Well, I will say that I liked this one better than the first. With so many POV characters, the first one had to devote a huge chunk of its page time introducing each of its characters and attempting to instill equal importance and interest in them all. For me, this last part wasn’t successful, but there was no avoiding the first part. One could make an argument for this being why multiple POV books should probably be much more rare than they seem to be at the moment. But for all of those reasons, the first book didn’t have much of a plot until the last quarter of the story where it did, finally, kick into gear. Here, the story was able to take off much more quickly for all that work already being done. Our threats have been better identified, the world-building better established, and it all results in a book that has much better pacing and action than the first.
I also liked the fact that the story is leaning into the darker, twisty aspects of the story. The first one I thought was pretty predictable and what were meant to land as big shocks were easily seen chapters ahead of time. Here, I was pleased that I was only able to predict a few of the twists and turns with more of them taking me genuinely by surprise. So if you enjoyed that aspect of the first book, this one is sure to satisfy.
Unfortunately, for me, most books live and die on their characters. And that was my biggest problem with the first, and that feeling only intensified with this one. There’s a combination of problems here, really. With so many POVs, there will always be favorites. This happens even with books/authors who can handle a large ensemble cast well. But here there are really only one or two characters whose stories I’m really invested in. For the others, there’s a combination of boredom by some and then dislike of others. Both of these feelings, I’m sure, are unintentional. Boring, for sure. And the dislike? I’m not quite so sure, but I think that we’re still meant to like most of these people. And it’s not even the morally ambiguous ones (assassins always are!) that are always the unlikeable ones here! I didn’t like Hassan much in the first, and he really doesn’t improve here. And while Jude has an interesting story, I’m still cringing over his complete failure to live up to what we’re meant to believe is rigorous training he went through his entire life. He has similar struggles here.
I did like the moments when the characters crossed paths with one another. That was a favorite part of the first book, too.

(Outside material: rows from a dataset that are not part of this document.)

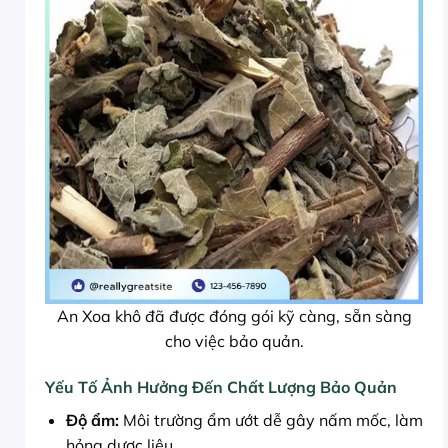
An Xoa khô đã được đóng gói kỹ càng, sẵn sàng
cho việc bảo quản.
Yếu Tố Ảnh Hưởng Đến Chất Lượng Bảo Quản
Độ ẩm:
Môi trường ẩm ướt dễ gây nấm mốc, làm
hỏng dược liệu.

It’s nice to see a story that doesn’t just get all of the characters together and then leave them that way. Here, like there, we see people come and go from each other’s stories, making the fact that they are all individuals with very different goals and objectives stay at the forefront of the mind. While they have different connections and interests in one another, they are not a team like we often see in other ensemble books.
Overall, I think this was an improvement on the first book. I liked that the story took me more by surprise. And the fact that so much of the introduction leg work had already been gotten out of the way really helped the pacing and action of the plot. Unfortunately, my problems with many of the characters only intensified and at times it felt like a real chore reading some of their chapters. However, if you were a fan of the first book, I’m sure you’ll like this one. And if your problems with the first one had to do more with its introductory nature more than anything else, this might be an improvement for you as well! Just expect more of the same, character-wise.
Rating 7: An improvement on the first, but I still found myself skimming through certain characters’ chapters.
“As the Shadow Rises” isn’t on many Goodreads lists, weirdly, but it is on Books with Red Covers.